§ **Data for this task**

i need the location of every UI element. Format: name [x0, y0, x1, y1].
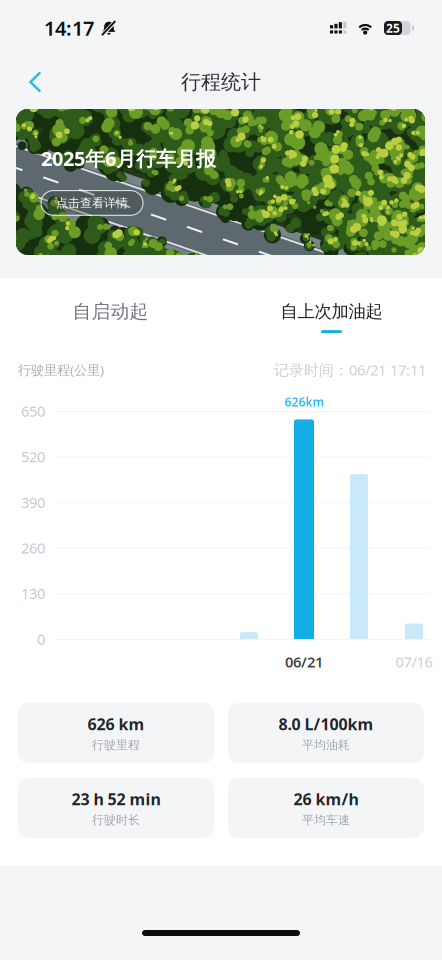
button[interactable]: 2025年6月行车月报: [16, 109, 425, 255]
staticText: 07/16: [396, 652, 432, 672]
staticText: 自上次加油起: [280, 301, 382, 322]
staticText: 520: [21, 447, 45, 466]
button[interactable]: 626 km: [18, 703, 214, 763]
staticText: 行驶时长: [92, 813, 140, 828]
staticText: 平均油耗: [302, 738, 350, 752]
staticText: 行驶里程: [92, 738, 140, 752]
staticText: 25: [386, 20, 400, 36]
button[interactable]: 26 km/h: [228, 778, 424, 838]
button[interactable]: 8.0 L/100km: [228, 703, 424, 763]
staticText: 行程统计: [181, 70, 261, 94]
staticText: 2025年6月行车月报: [41, 145, 216, 172]
staticText: 记录时间：06/21 17:11: [274, 360, 426, 380]
button[interactable]: Back: [12, 60, 58, 104]
staticText: 0: [37, 629, 45, 649]
staticText: 260: [21, 538, 45, 558]
staticText: 26 km/h: [294, 788, 358, 810]
button[interactable]: 自启动起: [0, 297, 221, 337]
staticText: 130: [21, 584, 45, 603]
staticText: 点击查看详情: [56, 196, 128, 210]
staticText: 14:17: [44, 15, 94, 41]
staticText: 8.0 L/100km: [278, 714, 374, 735]
staticText: 自启动起: [72, 300, 148, 323]
staticText: 390: [21, 492, 45, 512]
staticText: 626 km: [88, 714, 144, 735]
staticText: 650: [21, 401, 45, 421]
staticText: 23 h 52 min: [72, 788, 160, 810]
button[interactable]: 23 h 52 min: [18, 778, 214, 838]
staticText: 626km: [284, 394, 324, 410]
button[interactable]: 自上次加油起: [221, 297, 442, 337]
staticText: 平均车速: [302, 813, 350, 828]
staticText: 06/21: [285, 652, 323, 672]
staticText: 行驶里程(公里): [18, 361, 104, 379]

§ **Try it**
What you return must match each record exactly and contain no images.

§ **Response**
i need the location of every UI element. Format: name [x0, y0, x1, y1].
button[interactable]: 2025年6月行车月报: [16, 109, 425, 255]
staticText: 07/16: [396, 652, 432, 672]
staticText: 自上次加油起: [280, 301, 382, 322]
staticText: 520: [21, 447, 45, 466]
button[interactable]: 626 km: [18, 703, 214, 763]
staticText: 行驶时长: [92, 813, 140, 828]
staticText: 平均油耗: [302, 738, 350, 752]
staticText: 行驶里程: [92, 738, 140, 752]
staticText: 25: [386, 20, 400, 36]
button[interactable]: 26 km/h: [228, 778, 424, 838]
button[interactable]: 8.0 L/100km: [228, 703, 424, 763]
staticText: 行程统计: [181, 70, 261, 94]
staticText: 2025年6月行车月报: [41, 145, 216, 172]
staticText: 记录时间：06/21 17:11: [274, 360, 426, 380]
button[interactable]: Back: [12, 60, 58, 104]
staticText: 0: [37, 629, 45, 649]
staticText: 260: [21, 538, 45, 558]
staticText: 26 km/h: [294, 788, 358, 810]
button[interactable]: 自启动起: [0, 297, 221, 337]
staticText: 130: [21, 584, 45, 603]
staticText: 点击查看详情: [56, 196, 128, 210]
staticText: 14:17: [44, 15, 94, 41]
staticText: 8.0 L/100km: [278, 714, 374, 735]
staticText: 自启动起: [72, 300, 148, 323]
staticText: 390: [21, 492, 45, 512]
staticText: 626 km: [88, 714, 144, 735]
staticText: 650: [21, 401, 45, 421]
staticText: 23 h 52 min: [72, 788, 160, 810]
button[interactable]: 23 h 52 min: [18, 778, 214, 838]
staticText: 626km: [284, 394, 324, 410]
button[interactable]: 自上次加油起: [221, 297, 442, 337]
staticText: 平均车速: [302, 813, 350, 828]
staticText: 06/21: [285, 652, 323, 672]
staticText: 行驶里程(公里): [18, 361, 104, 379]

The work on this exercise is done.